AppsFlyer reportedly in final talks for multi-billion dollar acquisition

AppsFlyer, the Israel-based mobile analytics and marketing measurement company, is reportedly entering the final phase of acquisition talks that could value the firm between $2.7 billion and $3 billion, according to Calcalist.

The sale process, led by Goldman Sachs, has drawn interest from four major investment funds, including Fortissimo Capital and Apollo Global Management, which manages over $500 billion in assets. Sources close to the process say Fortissimo has already met with AppsFlyer executives, with final bids expected before the end of the week.
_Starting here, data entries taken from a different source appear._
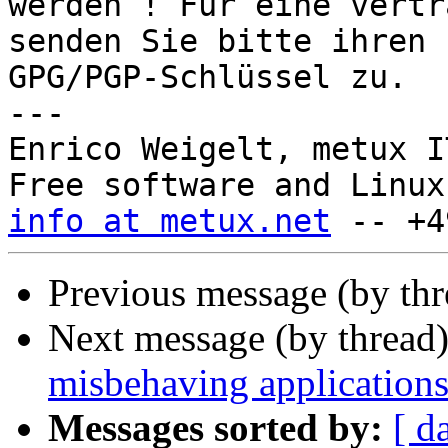
werden ! Für eine vertr
senden Sie bitte ihren

GPG/PGP-Schlüssel zu.

---

Enrico Weigelt, metux I
info at metux.net
Previous message (by th
Next message (by thread
misbehaving application
Messages sorted by:
[ d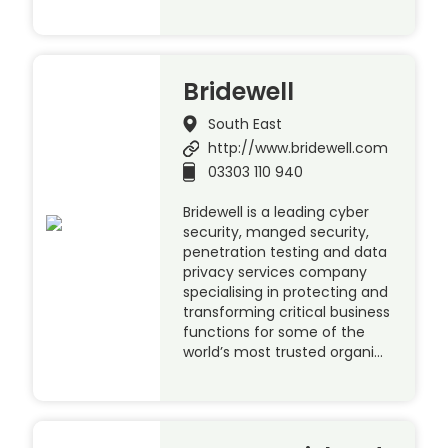
Bridewell
South East
http://www.bridewell.com
03303 110 940
Bridewell is a leading cyber
security, manged security,
penetration testing and data
privacy services company
specialising in protecting and
transforming critical business
functions for some of the
world’s most trusted organi…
Goldman Sachs is targeting offers roughly $1 billion above AppsFlyer’s 2020 valuation, when the company raised $210 million in a Series D round led by General Atlantic and joined by Salesforce Ventures. If bids fail to meet expectations, the sale could be postponed or canceled.

The reported buyout discussions mark a shift in AppsFlyer’s strategic direction. The company, co-founded by Oren Kaniel and Reshef Mann, had previously explored an IPO on Wall Street, reportedly working with Goldman Sachs, JPMorgan, and Bank of America on a public listing initially slated for early 2025.

Fortissimo’s participation in the tender comes as the Israeli private equity fund is simultaneously bidding for Netafim, a local irrigation systems manufacturer valued at around $1 billion. Industry sources suggest the firm may prioritize the Netafim deal, potentially reducing its commitment to the AppsFlyer acquisition.

AppsFlyer, founded in 2011, has grown into one of the most recognized names in mobile attribution and marketing analytics, serving thousands of enterprise clients globally. The company’s valuation surge follows years of double-digit revenue growth — averaging a 60% compound annual growth rate over the past five years — alongside recent staff reductions in early 2025 affecting roughly 7% of its workforce.

If completed, the acquisition would be one of Israel’s largest private tech buyouts of 2025, signaling continued investor appetite for profitable analytics and data intelligence firms amid broader consolidation in the ad tech and martech industries.